Al empresario nunca le ha gustado que el vestuario (jugadores y técnicos) se creyera por encima de la institución (vamos, de él). Con Zidane las cosas empezaron a torcerse en el pasado mercado invernal, cuando el Real Madrid tenía atado a Kepa para que el portero vasco le metiera presión a Keylor. Zidane, hasta esa fecha comedido en todas sus declaraciones sobre cualquier tema, se marcó un pulso público con el presidente y rechazó la posibilidad de contar con otro portero que no fuera Keylor. De fondo, el amor de padre: Zidane no quería que la llegada de un nuevo guardameta cortara la progresión de su hijo Enzo. Pérez reculó, pero tomó nota (debió hacerlo con sangre).

Luego llegó el culebrón de Cristiano. Pese a los números de récord del portugués y de haber marcado una época en el Real Madrid solo comparable a la de Di Stéfano -que también se fue a las bravas de Chamartín- Pérez y CR7 nunca congeniaron. El empresario no digirió tener que asumir al luso como herencia de Ramón Calderón. El de Madeira tampoco hizo mucho por mejorar su relación con sus constantes pulsos al presidente para lograr ganar más y más. Esta temporada Pérez se plantó y empezó a dar largas a las exigencias salariales de su jugador franquicia. El luso comenzó entonces a revolverse más de la cuenta hasta que estalló en su enésima pataleta, la que amargó al madridismo la celebración de la victoria ante Liverpool en Kiev.

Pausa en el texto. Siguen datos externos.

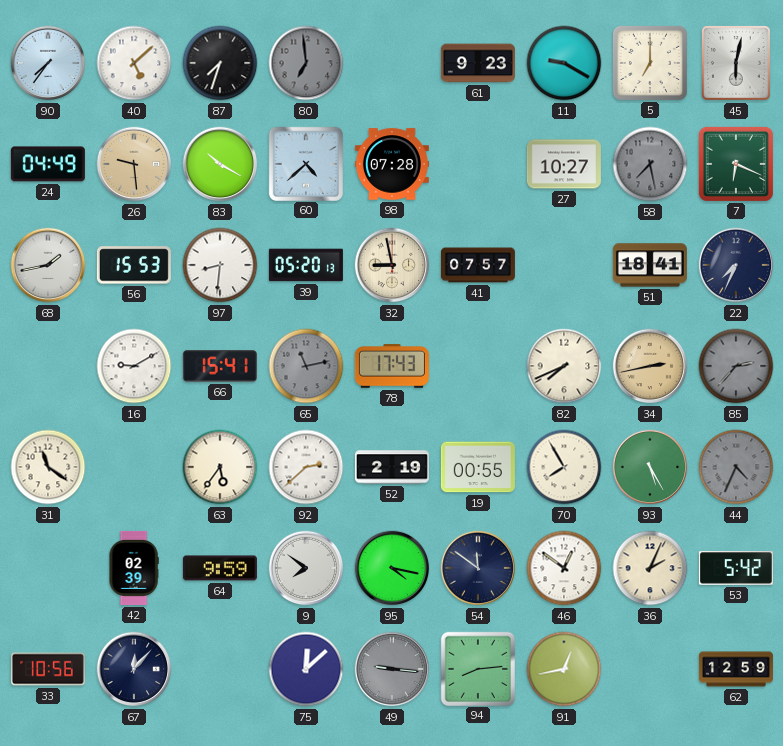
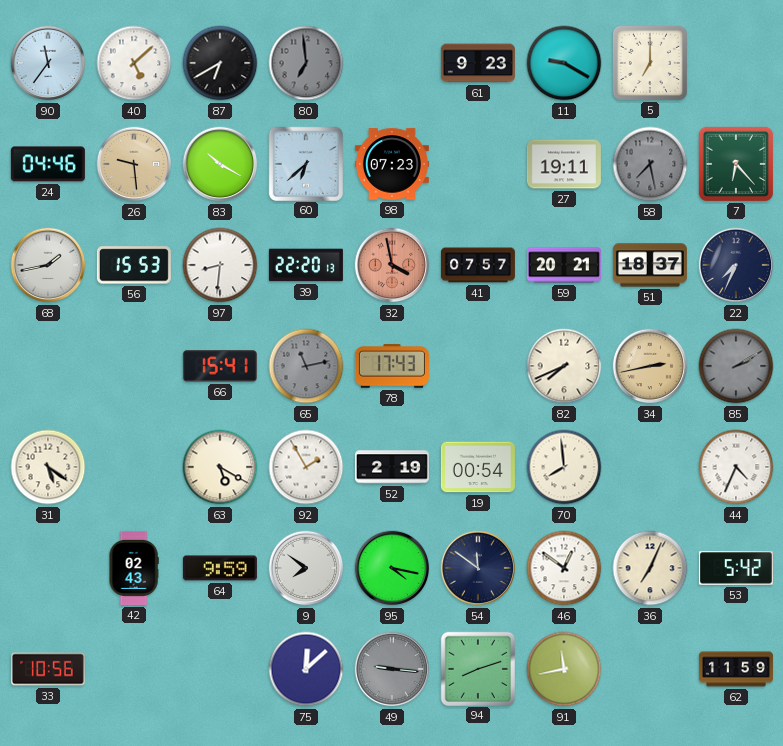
90: 7:36 -> 11:36
87: 7:33 -> 6:40
45: 6:02 -> none
24: 04:49 -> 04:46
60: 4:38 -> 6:38
98: 07:28 -> 07:23
27: 10:27 -> 19:11
7: 6:19 -> 6:23
39: 05:20 -> 22:20
32: 8:58 -> 3:58
32 dial: cream -> salmon
59: none -> 20:21
51: 18:41 -> 18:37
16: 9:10 -> none
85: 2:37 -> 2:10
31: 11:21 -> 5:21
63: 5:36 -> 5:20
92: 2:38 -> 1:55
19: 00:55 -> 00:54
70: 7:55 -> 7:59
93: 5:25 -> none
44 dial: grey -> white
42: 02:39 -> 02:43
36: 2:04 -> 7:04
67: 12:07 -> none
94: 8:14 -> 8:12
91: 12:43 -> 11:43
62: 12:59 -> 11:59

Fue el empujón definitivo a la estrategia de Florentino para deshacerse de Zidane y CR7. El presidente le dejó claro a Zidane que había que hacer cambios para mantener la dinámica ganadora en Europa y para no repetir el esperpento en la Liga. Y éstos pasaban, como mínimo, por traer un portero y dejar salir a CR7.

Zidane, inmerso en el diseño de la pretemporada, siguió con su discurso de seguir apostando por los jugadores con los que había ganado tres Ligas de Campeones consecutivas. Así que viendo lo que se le venía encima -incluido tener que deshacerse de su hijo- optó por presentar su dimisión. Lo de Cristiano tardó un poco más. Pérez le hizo antes del Mundial -no fuera que el chaval la liara en Rusia- una oferta de cara a la galería y le puso precio: con 100 millones se olvidaría de la cláusula de 1.000 millones que tenía el portugués. La única condición es que explicara a la afición del Bernabéu que se iba, que no lo echaban. Que si una rueda de prensa, que si una despedida de leyenda, que si... Al final el adiós llegó a través de una carta en la que Cristiano dejaba claro que había pedido al club que le dejara marchar en busca de nuevos retos. Fin de la historia.